> What the exercise asks: Look through the records that follow. Copy every line containing the word "Wyniki".

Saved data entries
──────────────────────────────

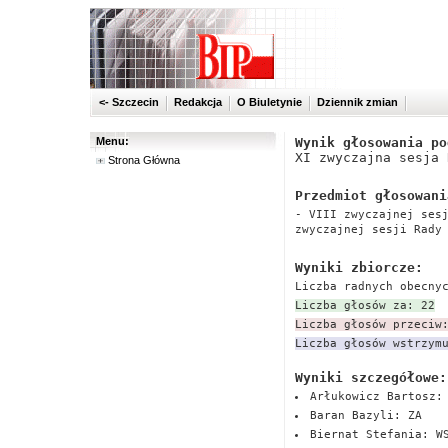
<- Szczecin
Redakcja
O Biuletynie
Dziennik zmian
Menu:
Wynik głosowania po
XI zwyczajna sesja 
Strona Główna
Przedmiot głosowani
- VIII zwyczajnej ses
zwyczajnej sesji Rady
Wyniki zbiorcze:
Liczba radnych obecny
Liczba głosów za: 22
Liczba głosów przeciw
Liczba głosów wstrzym
Wyniki szczegółowe:
Arłukowicz Bartosz:
Baran Bazyli: ZA
Biernat Stefania: W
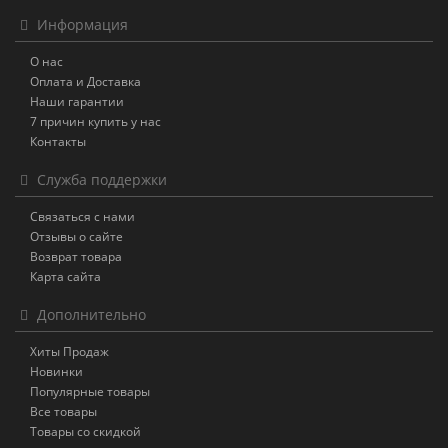
Информация
О нас
Оплата и Доставка
Наши гарантии
7 причин купить у нас
Контакты
Служба поддержки
Связаться с нами
Отзывы о сайте
Возврат товара
Карта сайта
Дополнительно
Хиты Продаж
Новинки
Популярные товары
Все товары
Товары со скидкой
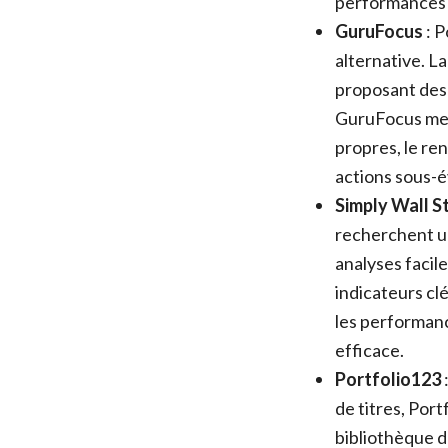
performances 
GuruFocus
: P
alternative. L
proposant des 
GuruFocus met 
propres, le re
actions sous-é
Simply Wall S
recherchent un
analyses faci
indicateurs cl
les performanc
efficace.
Portfolio123
de titres, Por
bibliothèque d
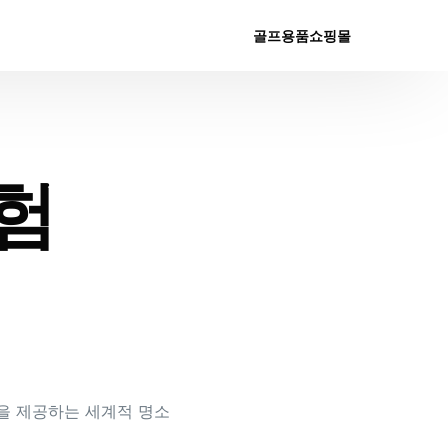
골프용품쇼핑몰
험
들을 제공하는 세계적 명소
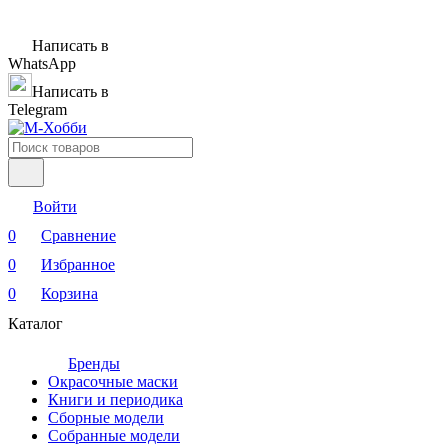
Написать в
WhatsApp
Написать в
Telegram
Войти
0
Сравнение
0
Избранное
0
Корзина
Каталог
Бренды
Окрасочные маски
Книги и периодика
Сборные модели
Собранные модели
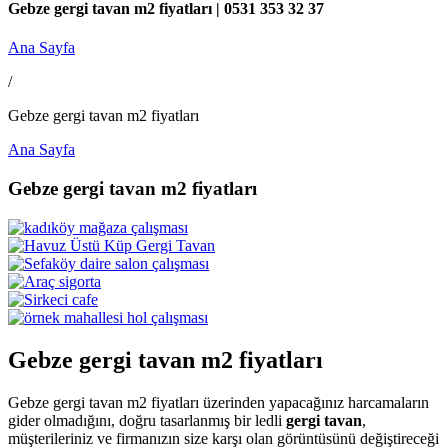
Gebze gergi tavan m2 fiyatları | 0531 353 32 37
Ana Sayfa
/
Gebze gergi tavan m2 fiyatları
Ana Sayfa
Gebze gergi tavan m2 fiyatları
Gebze gergi tavan m2 fiyatları
Gebze gergi tavan m2 fiyatları üzerinden yapacağınız harcamaların
gider olmadığını, doğru tasarlanmış bir ledli
gergi tavan
,
müşterileriniz ve firmanızın size karşı olan görüntüsünü değiştireceği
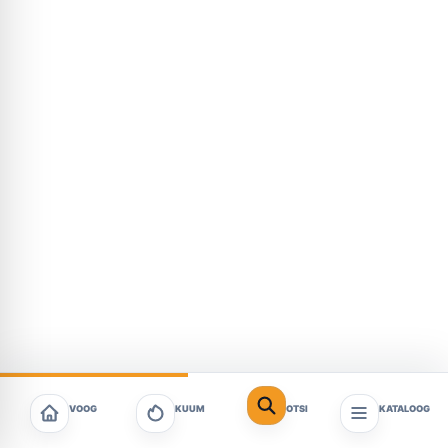
VOOG
KUUM
OTSI
KATALOOG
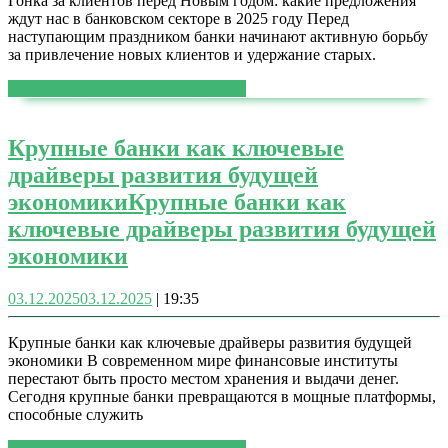
Гонка за клиентов перед Новым годом: какие предложения
ждут нас в банковском секторе в 2025 году Перед
наступающим праздником банки начинают активную борьбу
за привлечение новых клиентов и удержание старых.
ЧИТАТЬ ДАЛЕЕ
ЧИТАТЬ ДАЛЕЕ
Крупные банки как ключевые
драйверы развития будущей
экономики
Крупные банки как
ключевые драйверы развития будущей
экономики
03.12.2025
03.12.2025
|
19:35
Крупные банки как ключевые драйверы развития будущей
экономики В современном мире финансовые институты
перестают быть просто местом хранения и выдачи денег.
Сегодня крупные банки превращаются в мощные платформы,
способные служить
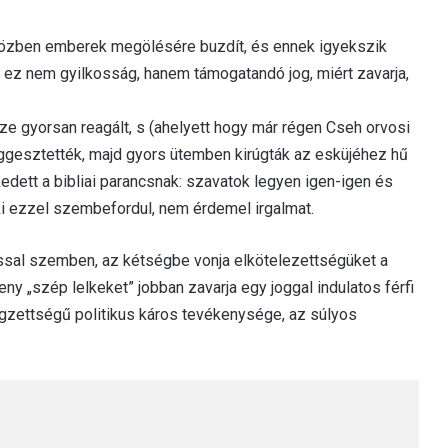
, miközben emberek megölésére buzdít, és ennek igyekszik
e ez nem gyilkosság, hanem támogatandó jog, miért zavarja,
 gyorsan reagált, s (ahelyett hogy már régen Cseh orvosi
ggesztették, majd gyors ütemben kirúgták az esküjéhez hű
ett a bibliai parancsnak: szavatok legyen igen-igen és
i ezzel szembefordul, nem érdemel irgalmat.
ossal szemben, az kétségbe vonja elkötelezettségüket a
eny „szép lelkeket” jobban zavarja egy joggal indulatos férfi
végzettségű politikus káros tevékenysége, az súlyos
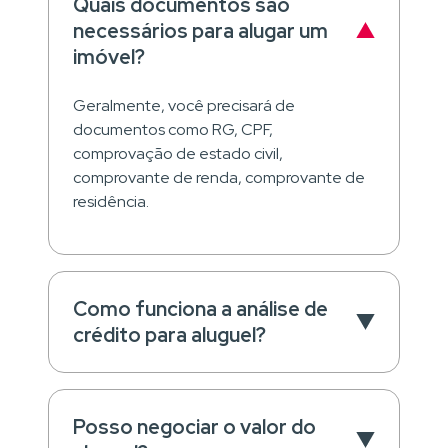
Quais documentos são
necessários para alugar um
imóvel?
Geralmente, você precisará de
documentos como RG, CPF,
comprovação de estado civil,
comprovante de renda, comprovante de
residência.
Como funciona a análise de
crédito para aluguel?
Posso negociar o valor do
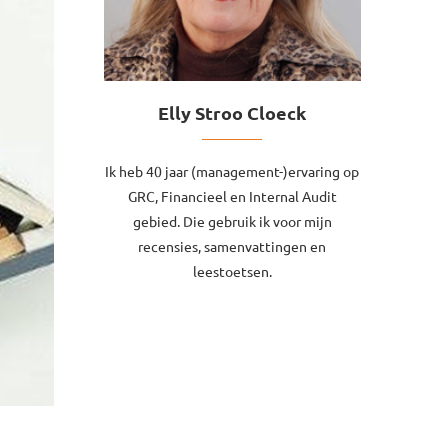
Elly Stroo Cloeck
Ik heb 40 jaar (management-)ervaring op
GRC, Financieel en Internal Audit
gebied. Die gebruik ik voor mijn
recensies, samenvattingen en
leestoetsen.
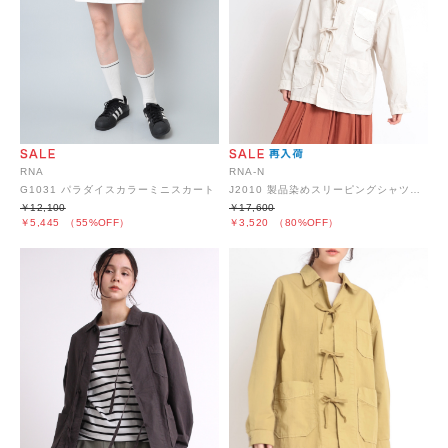
RNA
RNA-N
G1031 パラダイスカラーミニスカート
J2010 製品染めスリーピングシャツジャケット
￥12,100
￥17,600
￥5,445
（55%OFF）
￥3,520
（80%OFF）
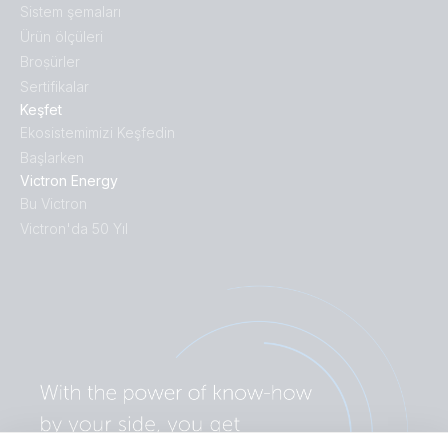
Sistem şemaları
Ürün ölçüleri
Broṣürler
Sertifikalar
Keşfet
Ekosistemimizi Keşfedin
Başlarken
Victron Energy
Bu Victron
Victron'da 50 Yıl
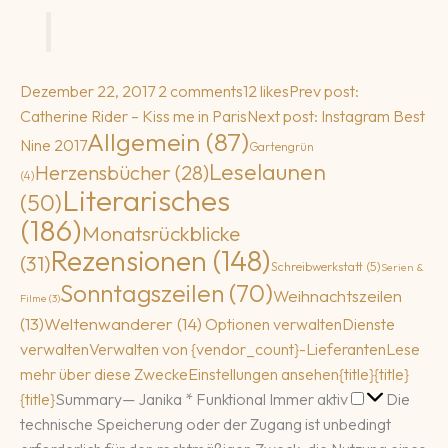
Dezember 22, 2017
2 comments
12 likes
Prev post:
Catherine Rider – Kiss me in Paris
Next post: Instagram Best
Allgemein
(87)
Nine 2017
Gartengrün
Leselaunen
Herzensbücher
(28)
(4)
Literarisches
(50)
(186)
Monatsrückblicke
Rezensionen
(148)
(31)
Schreibwerkstatt
(5)
Serien &
Sonntagszeilen
(70)
Weihnachtszeilen
Filme
(3)
(13)
Weltenwanderer
(14)
Optionen verwalten
Dienste
verwalten
Verwalten von {vendor_count}-Lieferanten
Lese
mehr über diese Zwecke
Einstellungen ansehen
{title}
{title}
Funktional
{title}
Summary
— Janika
*
Funktional
Immer aktiv
Die
technische Speicherung oder der Zugang ist unbedingt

──────────────────────────────

> Answer for this exercise:
Wyniki zbiorcze:
Wyniki szczegółowe:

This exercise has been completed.